An electron moves past a gold atom's nucleus, which comprises 79 protons and 118 neutrons. At a specific instant, the electron is 7.5 × 10^−9 m from the nucleus. (a) What is the magnitude of the electric force the nucleus exerts on the electron?

To calculate the magnitude of the electric force that the gold atom nucleus exerts on the electron, we can use Coulomb's Law. Coulomb's Law states that the electric force (F) between two charged particles is directly proportional to the product of the charges (q₁ and q₂) and inversely proportional to the square of the distance (r) between them. The formula is expressed as:

\[ F = k \cdot \frac{|q_1 \cdot q_2|}{r^2} \]

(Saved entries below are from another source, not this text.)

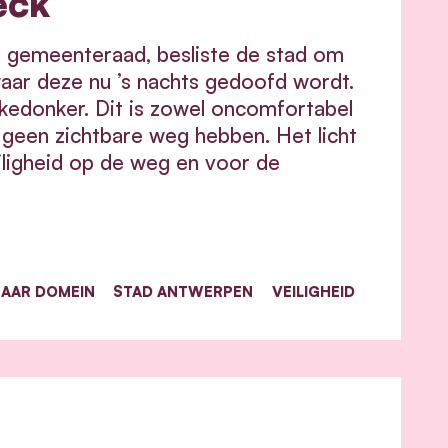
eck
 gemeenteraad, besliste de stad om
waar deze nu ’s nachts gedoofd wordt.
kkedonker. Dit is zowel oncomfortabel
 geen zichtbare weg hebben. Het licht
iligheid op de weg en voor de
AAR DOMEIN
STAD ANTWERPEN
VEILIGHEID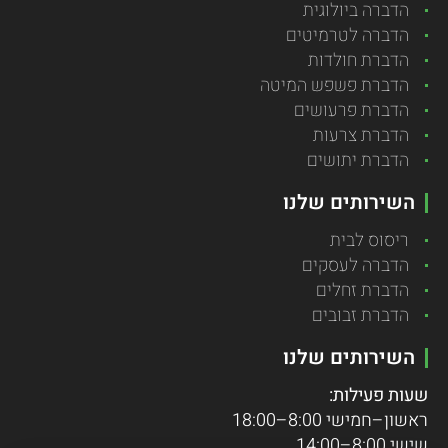
הדברה ביולוגית
הדברה לטרמיטים
הדברת חולדות
הדברת פשפש המיטה
הדברת פרעושים
הדברת צרעות
הדברת יתושים
השירותים שלנו
ריסוס לבית
הדברה לעסקים
הדברת זחלים
הדברת זבובים
השירותים שלנו
שעות פעילות:
ראשון–חמישי 8:00–18:00
שישי 8:00–14:00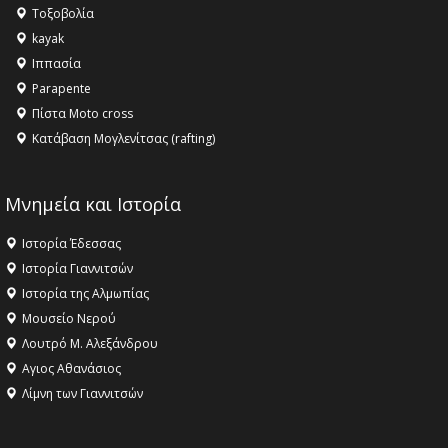
Τοξοβολία
kayak
Ιππασία
Parapente
Πίστα Moto cross
Κατάβαση Μογλενίτσας (rafting)
Μνημεία και Ιστορία
Ιστορία Έδεσσας
Ιστορία Γιαννιτσών
Ιστορία της Αλμωπίας
Μουσείο Νερού
Λουτρό Μ. Αλεξάνδρου
Αγιος Αθανάσιος
Λίμνη των Γιαννιτσών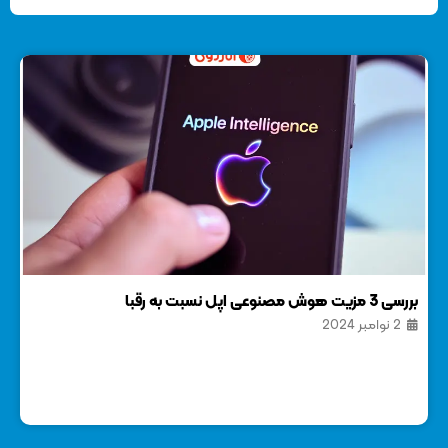
بررسی 3 مزیت هوش مصنوعی اپل نسبت به رقبا
معرف
2 نوامبر 2024
8 نوا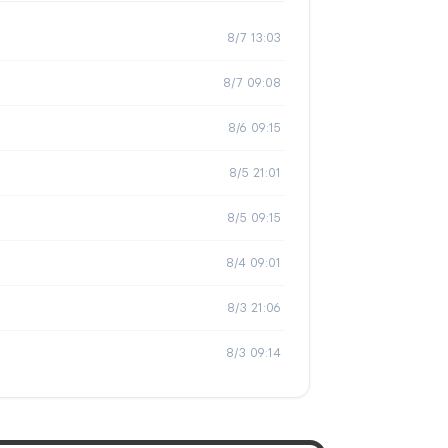
8/7 13:03
8/7 09:08
8/6 09:15
8/5 21:01
8/5 09:15
8/4 09:01
8/3 21:06
8/3 09:14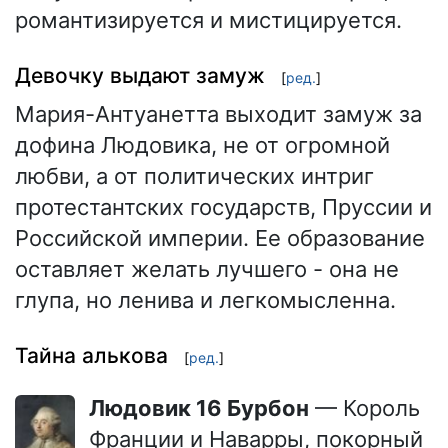
романтизируется и мистицируется.
Девочку выдают замуж
[
ред.
]
Мария-Антуанетта выходит замуж за
дофина Людовика, не от огромной
любви, а от политических интриг
протестантских государств, Пруссии и
Российской империи. Ее образование
оставляет желать лучшего - она не
глупа, но ленива и легкомысленна.
Тайна алькова
[
ред.
]
Людовик 16 Бурбон
— Король
Франции и Наварры, покорный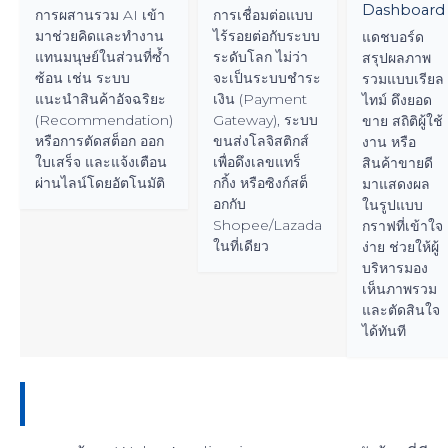
Dashboard
การผสานรวม AI เข้า
การเชื่อมต่อแบบ
มาช่วยคิดและทำงาน
ไร้รอยต่อกับระบบ
แดชบอร์ด
แทนมนุษย์ในส่วนที่ซ้ำ
ระดับโลก ไม่ว่า
สรุปผลภาพ
ซ้อน เช่น ระบบ
จะเป็นระบบชำระ
รวมแบบเรียล
แนะนำสินค้าอัจฉริยะ
เงิน (Payment
ไทม์ ดึงยอด
(Recommendation)
Gateway), ระบบ
ขาย สถิติผู้ใช้
หรือการตัดสต็อก ออก
ขนส่งโลจิสติกส์
งาน หรือ
ใบเสร็จ และแจ้งเตือน
เพื่อดึงเลขแทร็
สินค้าขายดี
ผ่านไลน์โดยอัตโนมัติ
กกิ้ง หรือซิงก์สต็
มาแสดงผล
อกกับ
ในรูปแบบ
Shopee/Lazada
กราฟที่เข้าใจ
ในที่เดียว
ง่าย ช่วยให้ผู้
บริหารมอง
เห็นภาพรวม
และตัดสินใจ
ได้ทันที
ขับเคลื่อนธุรกิจสู่ความสำเร็จไปกับ Media
Design Co.,Ltd.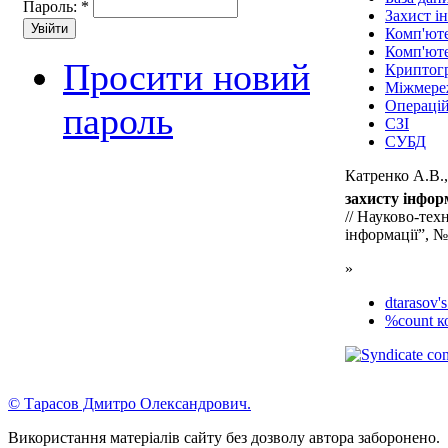
Пароль:
*
Захист і
Комп'ют
Комп'юте
Просити новий
Криптог
Міжмере
Операцій
пароль
СЗІ
СУБД
Катренко А.В.
захисту інфор
// Науково-тех
інформації”, №3
»
dtarasov's
%count к
© Тарасов Дмитро Олександрович.
Використання матеріалів сайту без дозволу автора заборонено.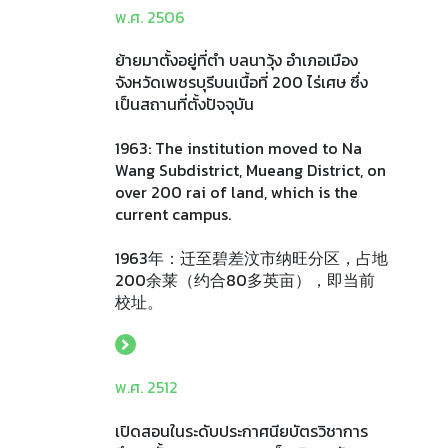
พ.ศ. 2506
ย้ายมาตั้งอยู่ที่ตำ บลนาวุ้ง อำเภอเมือง
จังหวัดเพชรบุรีบนเนื้อที่ 200 ไร่เศษ ซึ่ง
เป็นสถานที่ตั้งปัจจุบัน
1963: The institution moved to Na
Wang Subdistrict, Mueang District, on
over 200 rai of land, which is the
current campus.
1963年：迁至碧差汶市纳旺分区，占地
200余莱（约合80多英亩），即当前
校址。
พ.ศ. 2512
เปิดสอนในระดับประกาศนียบัตรวิชาการ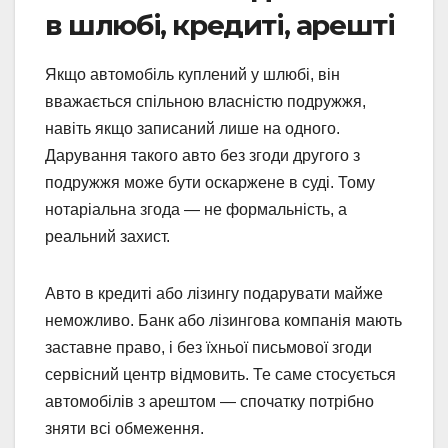
в шлюбі, кредиті, арешті
Якщо автомобіль куплений у шлюбі, він
вважається спільною власністю подружжя,
навіть якщо записаний лише на одного.
Дарування такого авто без згоди другого з
подружжя може бути оскаржене в суді. Тому
нотаріальна згода — не формальність, а
реальний захист.
Авто в кредиті або лізингу подарувати майже
неможливо. Банк або лізингова компанія мають
заставне право, і без їхньої письмової згоди
сервісний центр відмовить. Те саме стосується
автомобілів з арештом — спочатку потрібно
зняти всі обмеження.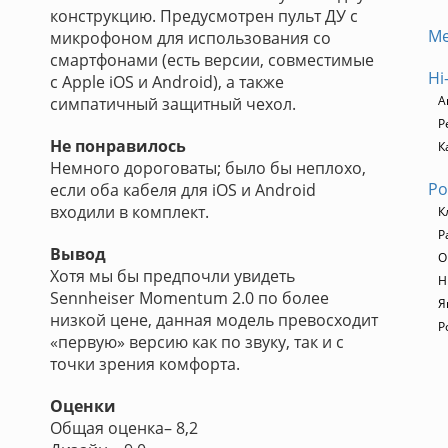
конструкцию. Предусмотрен пульт ДУ с
М
микрофоном для использования со
смартфонами (есть версии, совместимые
Hi
с Apple iOS и Android), а также
А
симпатичный защитный чехол.
Р
Не понравилось
К
Немного дороговаты; было бы неплохо,
Ро
если оба кабеля для iOS и Android
входили в комплект.
К
Р
Вывод
О
Хотя мы бы предпочли увидеть
H
Sennheiser Momentum 2.0 по более
Я
низкой цене, данная модель превосходит
Р
«первую» версию как по звуку, так и с
точки зрения комфорта.
Оценки
Общая оценка– 8,2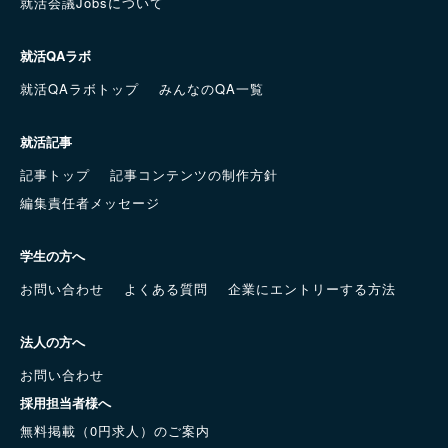
就活会議Jobsについて
就活QAラボ
就活QAラボトップ
みんなのQA一覧
就活記事
記事トップ
記事コンテンツの制作方針
編集責任者メッセージ
学生の方へ
お問い合わせ
よくある質問
企業にエントリーする方法
法人の方へ
お問い合わせ
採用担当者様へ
無料掲載（0円求人）のご案内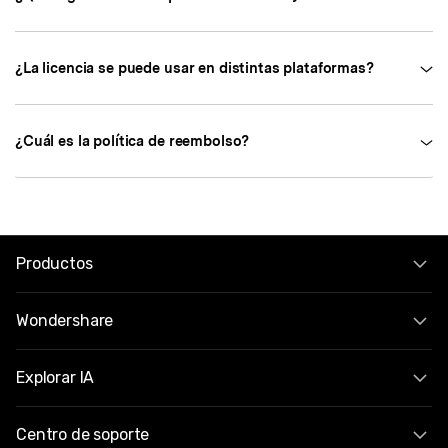
¿La licencia se puede usar en distintas plataformas?
¿Cuál es la política de reembolso?
Productos
Wondershare
Explorar IA
Centro de soporte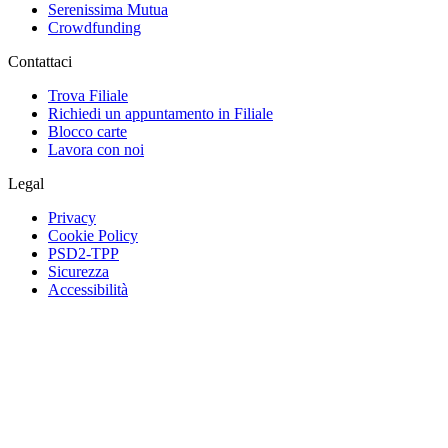
Serenissima Mutua
Crowdfunding
Contattaci
Trova Filiale
Richiedi un appuntamento in Filiale
Blocco carte
Lavora con noi
Legal
Privacy
Cookie Policy
PSD2-TPP
Sicurezza
Accessibilità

where \( k \) is Coulomb's constant (\( 8.9875 \times 10^9 \) N·m²/C²), \( q_1 \) and \( q_2 \) are the charges of the two particles, and \( r \) is the distance between the charges.

The charge of one proton is \( +e \), where \( e \) is the elementary charge (\( 1.602 \times 10^{-19} \) C). The charge of the gold nucleus will be \( +79e \), because there are 79 protons and the neutrons do not contribute to the charge. The charge of the electron is \( -e \).

Substituting the known values into the Coulomb's Law formula, we get:

\[ F = (8.9875 \times 10^9 \text{ N·m}^2/\text{C}^2) \cdot \frac{|79 \cdot e \cdot (-e)|}{(7.5 \times 10^{-9} \text{ m})^2} \] \[ F = (8.9875 \times 10^9 \text{ N·m}^2/\text{C}^2) \cdot \frac{79 \cdot (1.602 \times 10^{-19} \text{ C})^2}{(7.5 \times 10^{-9} \text{ m})^2} \]

Now perform the calculation:

\[ F ≈ (8.9875 \times 10^9) \cdot \frac{79 \cdot (1.602 \times 10^{-19})^2}{(7.5 \times 10^{-9})^2} \] \[ F ≈ (8.9875 \times 10^9) \cdot \frac{79 \cdot (2.56 \times 10^{-38})}{5.625 \times 10^{-17}} \] \[ F ≈ (8.9875 \times 10^9) \cdot \frac{202.24 \times 10^{-38}}{5.625 \times 10^{-17}} \] \[ F ≈ (8.9875 \times 10^9) \cdot 35.927 \times 10^{-21} \] \[ F ≈ 3.228 \times 10^{-11} \text{ N} \]

The magnitude of electric force the gold atom nucleus exerts on the electron is approximately \( 3.228 \times 10^{-11} \) newtons.